Innovationen sind unsere beste Chance, aus der Krise herauszukommen. Sie sind heute unsere größte Stärke und das Fundament für unsere Zukunft als Industriestandort. Damit das gelingt, müssen Politik, Wissenschaft und Wirtschaft gemeinsam klare Roadmaps für Schlüsseltechnologien wie KI, Quantentechnologien und mRNA aufsetzen und mit Hochdruck umsetzen. Die derzeitige unkoordinierte Verteilung der Zuständigkeiten in der Regierung für die Themen Innovation und Digitalisierung bremst die Innovationsfähigkeit unseres Innovationssystems aus.

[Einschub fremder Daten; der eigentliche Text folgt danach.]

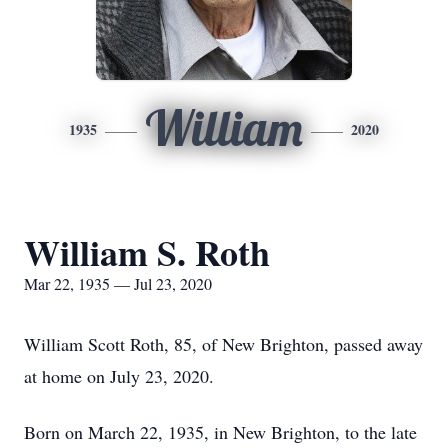
William
1935
2020
William S. Roth
Mar 22, 1935 — Jul 23, 2020
William Scott Roth, 85, of New Brighton, passed away
at home on July 23, 2020.
Born on March 22, 1935, in New Brighton, to the late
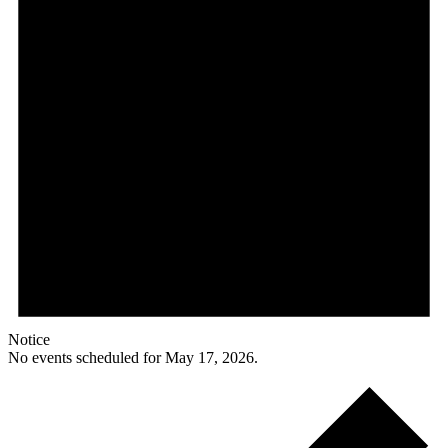
Notice
No events scheduled for May 17, 2026.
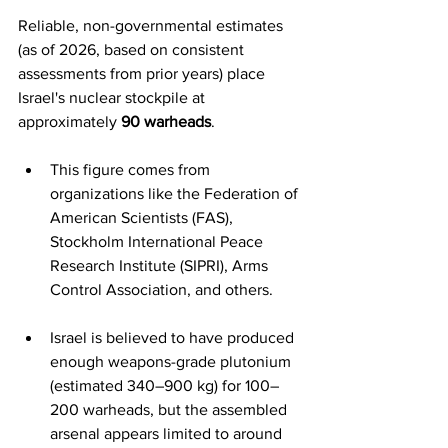
Reliable, non-governmental estimates 
(as of 2026, based on consistent 
assessments from prior years) place 
Israel's nuclear stockpile at 
approximately 
90 warheads
.  
This figure comes from 
organizations like the Federation of 
American Scientists (FAS), 
Stockholm International Peace 
Research Institute (SIPRI), Arms 
Control Association, and others.
Israel is believed to have produced 
enough weapons-grade plutonium 
(estimated 340–900 kg) for 100–
200 warheads, but the assembled 
arsenal appears limited to around 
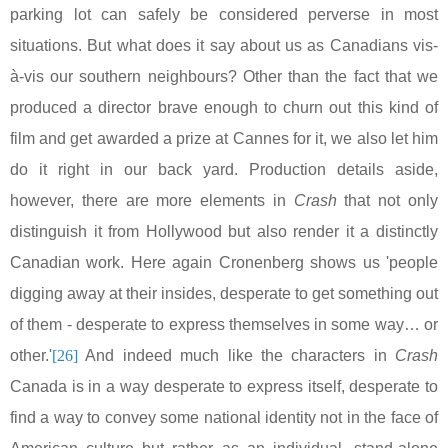
parking lot can safely be considered perverse in most
situations. But what does it say about us as Canadians vis-
à-vis our southern neighbours? Other than the fact that we
produced a director brave enough to churn out this kind of
film and get awarded a prize at
Cannes
for it, we also let him
do it right in our back yard. Production details aside,
however, there are more elements in
Crash
that not only
distinguish it from
Hollywood
but also render it a distinctly
Canadian work. Here again Cronenberg shows us 'people
digging away at their insides, desperate to get something out
of them - desperate to express themselves in some way… or
other.'
[26]
And indeed much like the characters in
Crash
Canada
is in a way desperate to express itself, desperate to
find a way to convey some national identity not in the face of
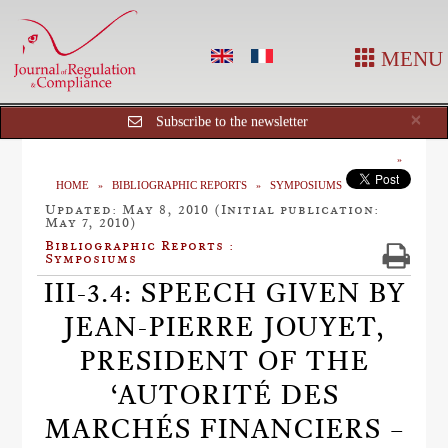
MENU
Cl
×
Subscribe to the newsletter
HOME
BIBLIOGRAPHIC REPORTS
SYMPOSIUMS
Updated: May 8, 2010 (Initial publication:
May 7, 2010)
Bibliographic Reports :
Symposiums
III-3.4: SPEECH GIVEN BY
JEAN-PIERRE JOUYET,
PRESIDENT OF THE
‘AUTORITÉ DES
MARCHÉS FINANCIERS –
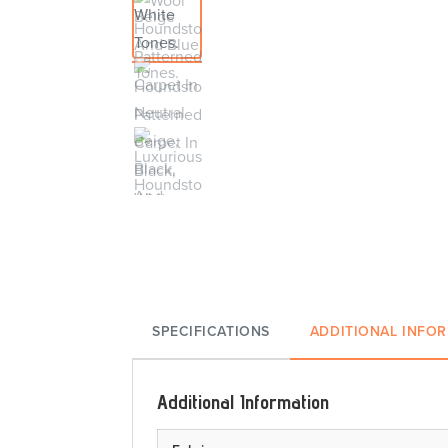
SPECIFICATIONS
ADDITIONAL INFO
Additional Information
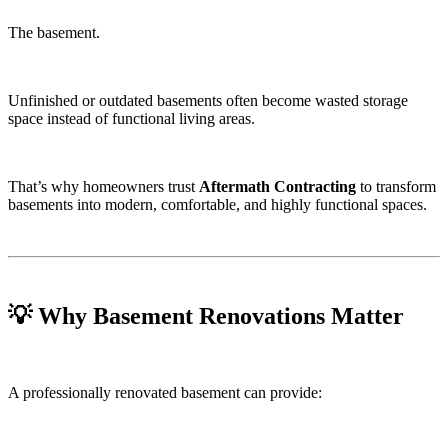
The basement.
Unfinished or outdated basements often become wasted storage
space instead of functional living areas.
That’s why homeowners trust
Aftermath Contracting
to transform
basements into modern, comfortable, and highly functional spaces.
💡 Why Basement Renovations Matter
A professionally renovated basement can provide:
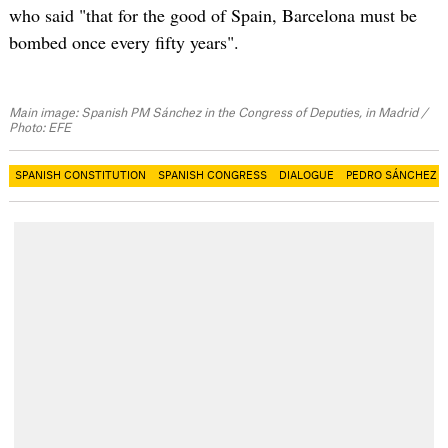
who said "that for the good of Spain, Barcelona must be
bombed once every fifty years".
Main image: Spanish PM Sánchez in the Congress of Deputies, in Madrid /
Photo: EFE
SPANISH CONSTITUTION
SPANISH CONGRESS
DIALOGUE
PEDRO SÁNCHEZ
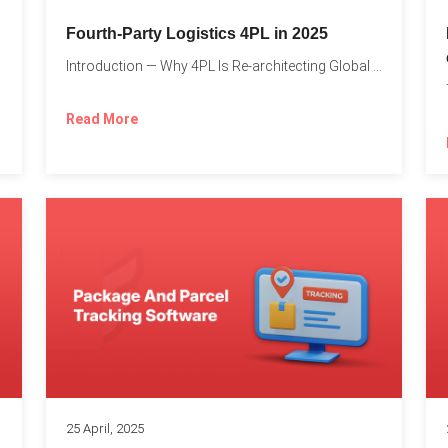
Fourth-Party Logistics 4PL in 2025
Introduction — Why 4PL Is Re-architecting Global Logistics As cross-border...
Read More
25 April, 2025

Ohne eine starke industrielle Basis, ohne eine innovative Industrie, werden wir die heutigen Herausforderungen und die der Zukunft nicht meistern. Doch genau hier liegt unsere Chance. Deutschlands Industrie verfügt über enormes Potenzial, das sie hier auf der Hannover Messe eindrucksvoll zeigt. Wenn wir die richtigen Rahmenbedingungen schaffen, wird unsere Industrie nicht nur wettbewerbsfähig bleiben, sondern neue Maßstäbe setzen. Lassen Sie uns dieses Innovationspotenzial entfesseln.